Filter the entries and keep only the lines where the string "Integrität" appears.

________________________________________

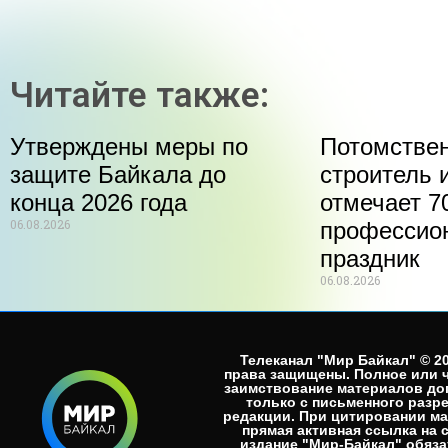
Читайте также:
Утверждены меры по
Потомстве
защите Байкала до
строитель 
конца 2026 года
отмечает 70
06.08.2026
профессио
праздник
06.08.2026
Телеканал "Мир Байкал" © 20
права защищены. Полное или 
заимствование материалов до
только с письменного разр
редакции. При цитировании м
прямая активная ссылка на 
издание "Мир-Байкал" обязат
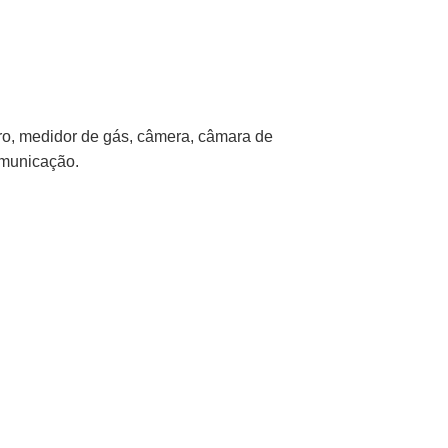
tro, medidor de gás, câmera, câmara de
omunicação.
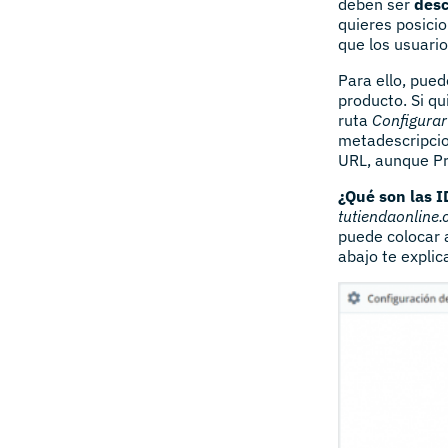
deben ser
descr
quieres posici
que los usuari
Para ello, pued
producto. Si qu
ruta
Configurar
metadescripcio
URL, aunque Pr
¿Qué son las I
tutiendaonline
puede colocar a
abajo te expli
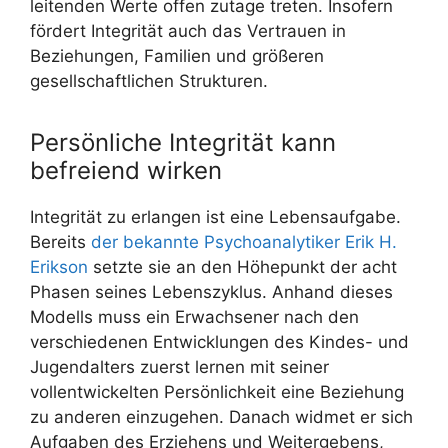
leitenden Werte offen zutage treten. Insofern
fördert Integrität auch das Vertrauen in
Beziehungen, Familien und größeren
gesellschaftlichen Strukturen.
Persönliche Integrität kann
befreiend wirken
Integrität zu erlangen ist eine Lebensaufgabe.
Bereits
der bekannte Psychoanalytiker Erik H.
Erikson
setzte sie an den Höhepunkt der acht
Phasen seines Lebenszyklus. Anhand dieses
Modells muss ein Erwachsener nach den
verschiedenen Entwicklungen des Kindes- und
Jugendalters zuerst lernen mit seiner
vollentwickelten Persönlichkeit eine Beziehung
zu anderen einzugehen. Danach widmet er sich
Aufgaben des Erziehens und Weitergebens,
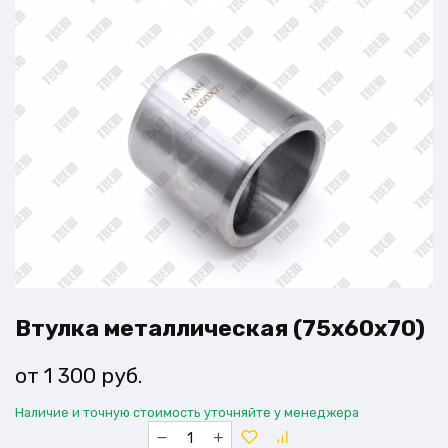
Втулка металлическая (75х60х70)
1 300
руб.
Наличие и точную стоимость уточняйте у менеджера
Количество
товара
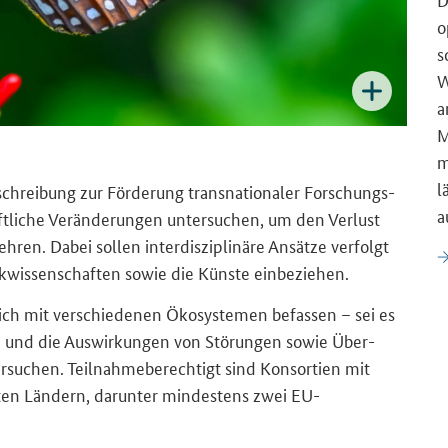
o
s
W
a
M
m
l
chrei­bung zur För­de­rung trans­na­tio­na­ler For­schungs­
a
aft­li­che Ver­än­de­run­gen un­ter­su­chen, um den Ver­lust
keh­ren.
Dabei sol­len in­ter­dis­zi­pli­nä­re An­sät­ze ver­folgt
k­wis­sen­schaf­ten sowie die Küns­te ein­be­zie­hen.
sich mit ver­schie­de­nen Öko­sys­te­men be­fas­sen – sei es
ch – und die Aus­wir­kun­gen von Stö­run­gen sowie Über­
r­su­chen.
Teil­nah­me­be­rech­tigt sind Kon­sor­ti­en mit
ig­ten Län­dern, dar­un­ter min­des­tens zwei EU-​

________________________________________

▶ [Result of this task]
fördert Integrität auch das Vertrauen in
Persönliche Integrität kann
Integrität zu erlangen ist eine Lebensaufgabe.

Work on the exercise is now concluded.